To take a further look at the neighbors of targets not observed in the KDN, we find that some neighbors are the targets of other drugs in the KDN. For example, ESR1 and ESR2, targets of Soltamox (Tamoxifen Citrate) and Faslodex (Fulvestrant), are both neighbors of the other six drug targets, such as Nerlynx (Neratinib Maleate), Tykerb (Lapatinib Ditosylate), Abraxane (Paclitaxel), Cyclophosphamide, Megestrol Acetate, and Taxotere (Docetaxel). ESR1 is also a neighbor of CYP19A, which is the target of Arimidex (Anastrozole), Aromasin (Exemestane), and Femara (Letrozole). That is, most drug targets, even if not observed in the KDN, are closely associated with it. Thus, we may hypothesize that the KDN may serve as a critical level point for drugs to exert their effect and to intervene in the abnormal state of the cellular system.

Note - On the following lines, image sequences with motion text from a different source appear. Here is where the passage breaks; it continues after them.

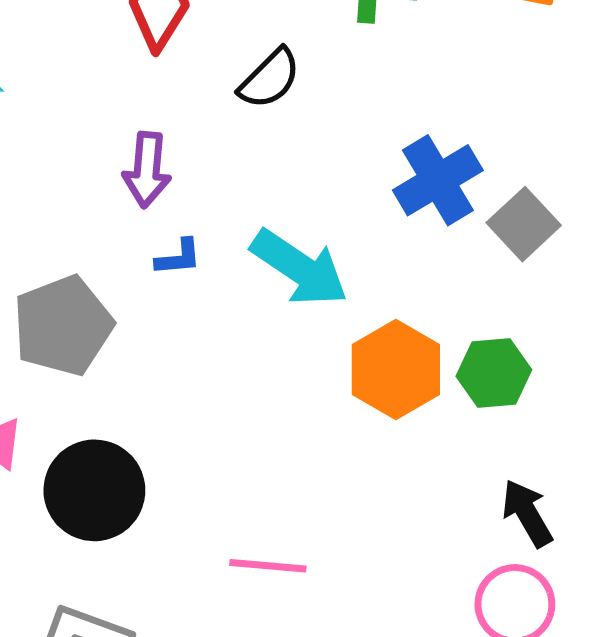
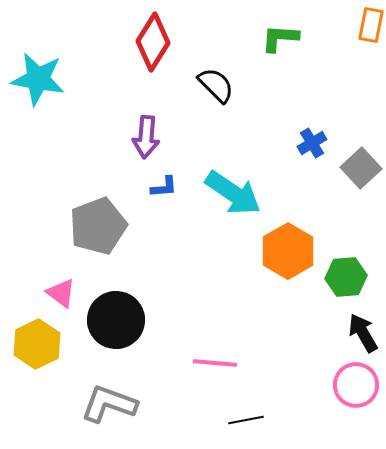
black semicircle: (270, 79) -> (216, 85), turned -90
blue cross: (438, 180) -> (312, 143), size x0.6
green hexagon: (494, 373) -> (346, 277), moved

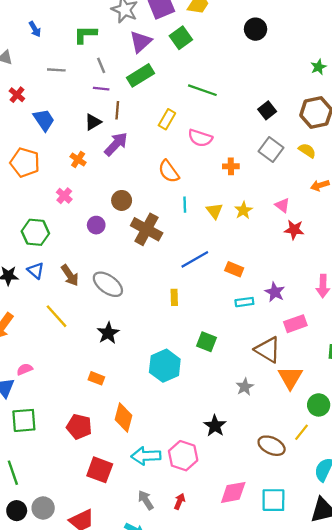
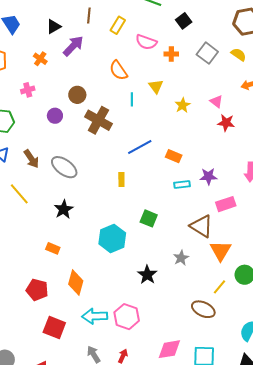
brown line: (117, 110) -> (89, 16), moved
black square: (267, 110) -> (184, 21), moved
orange cross: (231, 166) -> (171, 54), moved
pink cross: (64, 196) -> (28, 90), turned 32
yellow triangle: (214, 211) -> (156, 86), moved
purple star: (275, 292) -> (208, 176), turned -30
black star: (215, 426) -> (147, 275), moved
yellow line: (302, 432) -> (220, 287), moved

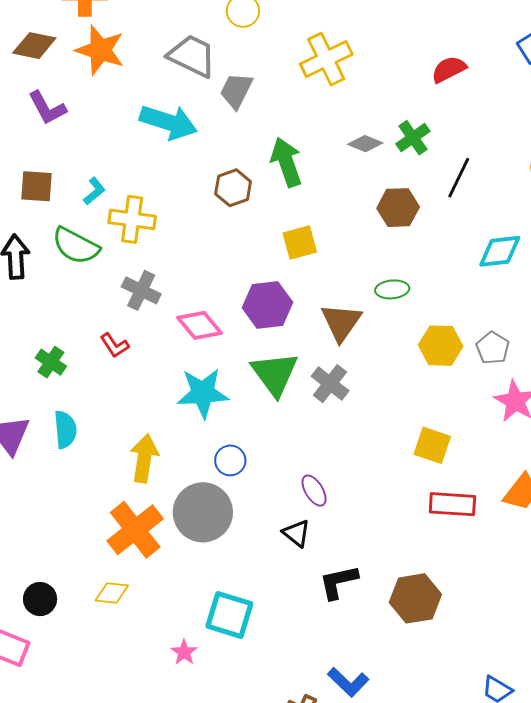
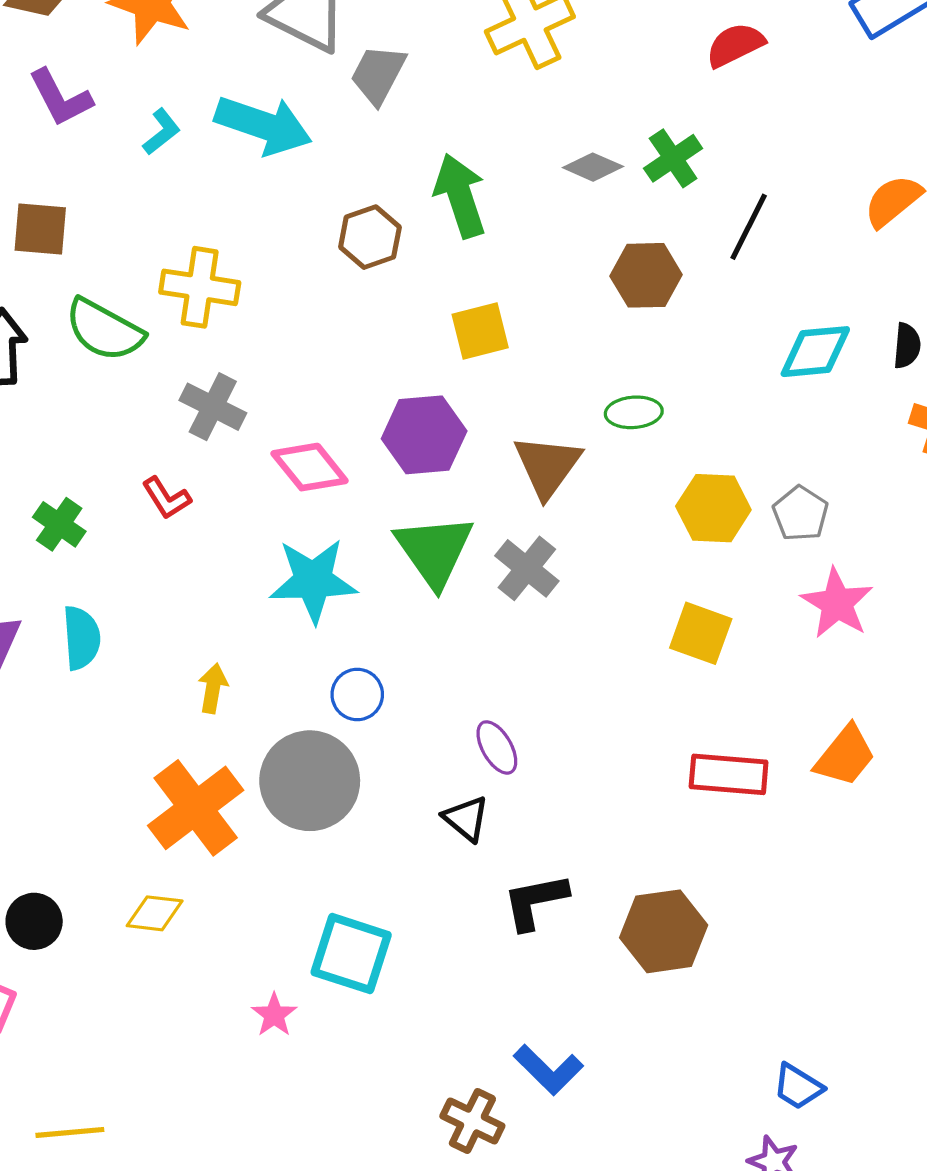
cyan L-shape: (94, 191) -> (161, 132), moved
yellow square: (432, 445) -> (701, 633), moved
yellow arrow: (144, 458) -> (213, 688), size x0.6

The Top Dysregulated Genes may Serve as Potential Biomarkers for Survival Analysis

We apply KM-plotter to conduct the survival analysis of the top 10 dysregulated genes (http://kmplot.com/analysis/index.php?p=service&cancer=breast). For Luminal A, Luminal B, Basal-like, and HER2-enriched subtypes, 2277, 465, 846, and 315 samples are used respectively. Figure 6 shows the results of the survival analysis with the smallest log-rank p-value of gene for each subtype. All p-values are less than 0.05. This indicates that these dysregulated genes can be used as potential prognostic markers of breast cancer subtypes.

FIGURE 6

Survival analysis (Kaplan-Meier plots) of dysregulated biomarkers. biomarkers High values are shown in red and low values are shown in black.

Conclusion

From the perspective of biological networks, cancer is a result of the abnormal interactions between genes. In this paper, we propose a simple way to measure the regulation strength of genes based on their relative expression values. And then we construct the key dysregulated network (KDN) for the four subtypes of breast cancer. Our results show that the KDN is significantly enriched in critical breast cancer-related pathways as well as driver genes; closely associated with drug targets; and have significant differences in survival analysis. The key dysregulated genes can also serve as potential driver genes, drug targets, and prognostic markers for subtype identification. In addition, our results indicate that the key dysregulation analysis is more powerful than the traditional DEG analysis. Therefore, the KDN can be applied to other cancer studies, such as the identification of driver genes, drug repurposing, and so on.